Is the private sector gaming social-media policies to silence security researchers, critics?

Between 27 and 31 March, Twitter locked three accounts that deal with cyber-security issues and regularly post information about data breaches. These accounts belong to the Free Software Movement of India, Rajshekhar Rajaharia and Robert Baptiste, who goes by the name Elliot Alderson on Twitter. Rajaharia and Baptiste had tweeted about a data breach at MobiKwik, a digital wallet, while FSMI has posted about a leak at Big Basket, on online grocery store. Rajaharia and Baptiste’s accounts were restored within 12 hours, but FSMI was locked out of it’s account for almost 17 days.
22 April, 2021

On 13 April, the Free Software Movement of India, a coalition of organisations promoting the adoption of free software, was allowed access to its Twitter account, almost 17 days after the social-media platform locked it out. Twitter had locked the account of FSMI on 27 March, for a tweet that referred to a data breach of customers’ details at Big Basket, an online grocery store. On 30 March, Robert Baptiste, a France-based cyber-security expert, who goes by the name Elliot Alderson on Twitter, too, was locked out of his account for a tweet referring to a data breach at Mobikwik, a digital payments platform. The next day, another cyber-security researcher Rajshekhar Rajaharia faced similar action by Twitter for a tweet regarding the MobiKwik breach, which affected the personal data of almost ten crore users. This was the second time in a month that Rajaharia had been locked out of his account for tweets on MobiKwik. In each instance, Twitter told the accounts that their tweets violated its rules against “posting private information.” 
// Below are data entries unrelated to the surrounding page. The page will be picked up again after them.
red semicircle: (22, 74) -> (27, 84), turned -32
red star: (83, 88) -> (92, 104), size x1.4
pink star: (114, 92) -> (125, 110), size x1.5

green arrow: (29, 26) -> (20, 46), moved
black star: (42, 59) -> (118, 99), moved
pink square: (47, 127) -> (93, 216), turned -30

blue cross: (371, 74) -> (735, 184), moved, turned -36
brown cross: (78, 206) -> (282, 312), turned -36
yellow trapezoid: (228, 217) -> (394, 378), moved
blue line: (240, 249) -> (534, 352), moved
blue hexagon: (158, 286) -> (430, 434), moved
Baptiste and Rajaharia’s accounts were restored in less than 12 hours—both of them deleted their respective tweets. Rajaharia shared a screenshot which showed that his account was locked for 12 hours for violating Twitter’s private-information policy, but he told me his account was reinstated after about four hours. FSMI, which was locked out of its account for a tweet dated 12 December 2020, chose not to delete the post and Twitter later took down the tweet. Strangely, another tweet by FSMI, from 11 November, which refers to the same content, remained visible on the account. 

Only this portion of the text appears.